ASSIGNMENT> Go through the data below and report how many lines contain "momento"; the reply holds only that number.

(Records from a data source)
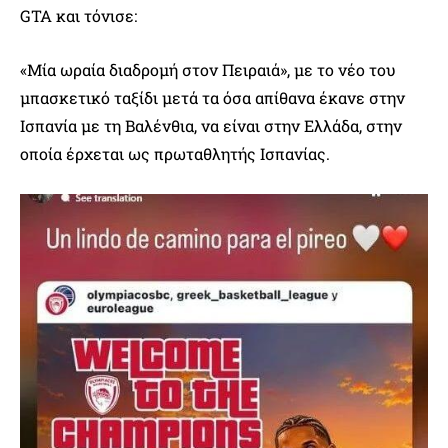
GTA και τόνισε:
«Μία ωραία διαδρομή στον Πειραιά», με το νέο του
μπασκετικό ταξίδι μετά τα όσα απίθανα έκανε στην
Ισπανία με τη Βαλένθια, να είναι στην Ελλάδα, στην
οποία έρχεται ως πρωταθλητής Ισπανίας.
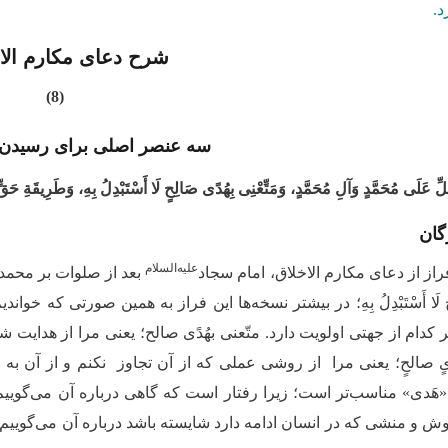
د.
شرح دعای مکارم الا
(8)
سه عنصر اصلی برای رسیدن 
َلِّ عَلَى مُحَمَّدٍ وَآلِ مُحَمَّدٍ، وَمَتِّعْنِی بِهُدًى صَالِحٍ لَا أَسْتَبْدِلُ بِهِ، وَطَرِیقَةِ حَقٍّ لَ
گان
علیه‌السلام
راز از دعای مکارم الاخلاق، امام سجاد
بعد از صلوات بر محمد و
لِحٍ لَا أَسْتَبْدِلُ بِهِ؛ در بیشتر نسخه‌ها این فراز به همین صورتی که خ
دام از جهتی اولویت دارد. متّعنی بهُدًی صالح؛ یعنی مرا از هدایت شا
یٍ صالحٍ؛ یعنی مرا از روشی عملی که از آن تجاوز نکنم و از آن
«هَدی» مناسب‌تر است؛ زیرا رفتار است که گاهی درباره آن می‌گوی
ش و منشی که در انسان ادامه دارد شایسته باشد درباره آن می‌گوییم: ه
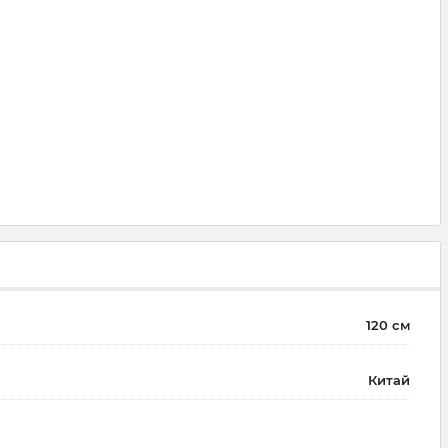
120 см
Китай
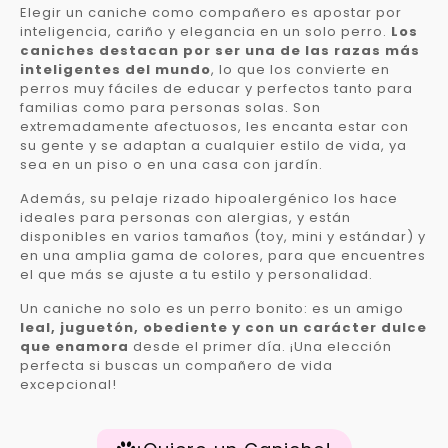
Elegir un caniche como compañero es apostar por
inteligencia, cariño y elegancia en un solo perro.
Los
caniches destacan por ser una de las razas más
inteligentes del mundo
, lo que los convierte en
perros muy fáciles de educar y perfectos tanto para
familias como para personas solas. Son
extremadamente afectuosos, les encanta estar con
su gente y se adaptan a cualquier estilo de vida, ya
sea en un piso o en una casa con jardín.
Además, su pelaje rizado hipoalergénico los hace
ideales para personas con alergias, y están
disponibles en varios tamaños (toy, mini y estándar) y
en una amplia gama de colores, para que encuentres
el que más se ajuste a tu estilo y personalidad.
Un caniche no solo es un perro bonito: es un amigo
leal, juguetón, obediente y con un carácter dulce
que enamora
desde el primer día. ¡Una elección
perfecta si buscas un compañero de vida
excepcional!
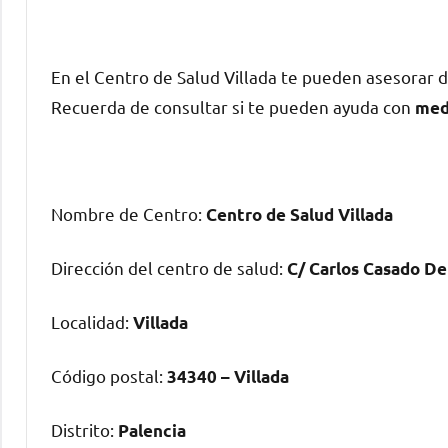
En el Centro dе Salud Villada te pueden asesorar 
Recuerda dе consultar ѕi te pueden ayuda сοn
med
Nombre dе Centro:
Centro dе Salud Villada
Dirección del centro dе salud:
C/ Carlos Casado Del
Localidad:
Villada
Código postal:
34340 – Villada
Distrito:
Palencia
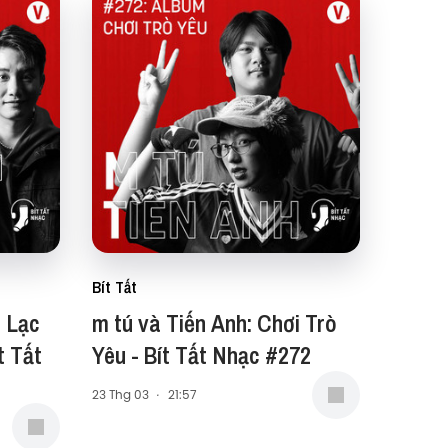
Bít Tất
: Lạc
m tú và Tiến Anh: Chơi Trò
t Tất
Yêu - Bít Tất Nhạc #272
23 Thg 03
·
21:57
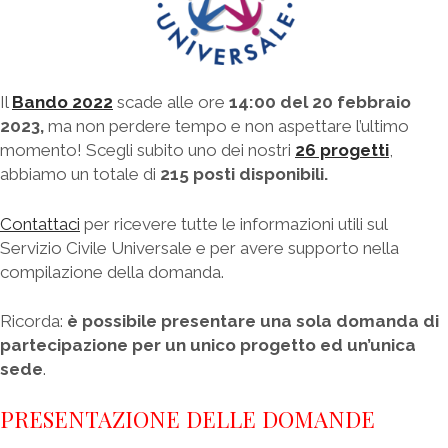
Il
Bando 2022
scade alle ore
14:00 del 20 febbraio
2023,
ma non perdere tempo e non aspettare l’ultimo
momento! Scegli subito uno dei nostri
26 progetti
,
abbiamo un totale di
215 posti disponibili.
Contattaci
per ricevere tutte le informazioni utili sul
Servizio Civile Universale e per avere supporto nella
compilazione della domanda.
Ricorda:
è possibile presentare una sola domanda di
partecipazione per un unico progetto ed un’unica
sede
.
PRESENTAZIONE DELLE DOMANDE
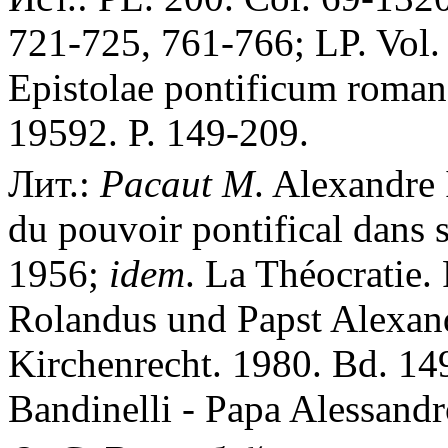
721-725, 761-766; LP. Vol.
Epistolae pontificum roman
19592. P. 149-209.
Лит.:
Pacaut M
. Alexandre 
du pouvoir pontifical dans s
1956;
idem
. La Théocratie.
Rolandus und Papst Alexande
Kirchenrecht. 1980. Bd. 14
Bandinelli - Papa Alessandro 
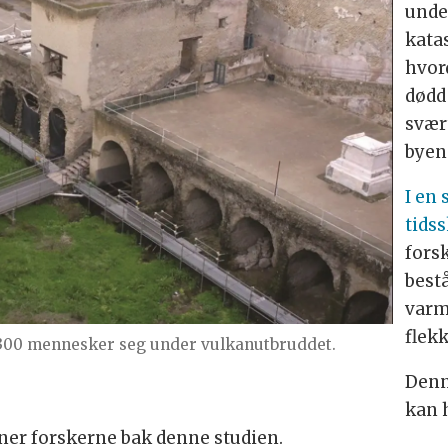
unde
katas
hvor
dødd
svær
byen
I en 
tids
fors
best
varm
flekk
 300 mennesker seg under vulkanutbruddet.
Denn
kan h
ner forskerne bak denne studien.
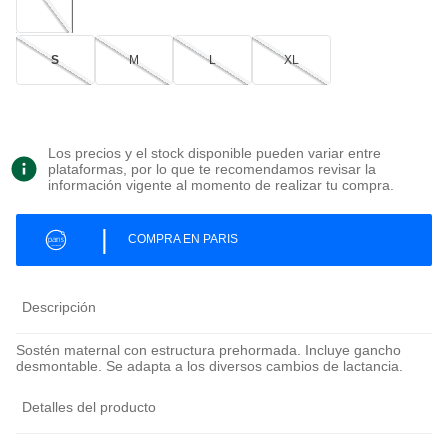
S
M
L
XL
Los precios y el stock disponible pueden variar entre
plataformas, por lo que te recomendamos revisar la
información vigente al momento de realizar tu compra.
|
COMPRA EN PARIS
Descripción
Sostén maternal con estructura prehormada. Incluye gancho
desmontable. Se adapta a los diversos cambios de lactancia.
Detalles del producto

SOLUTION> 2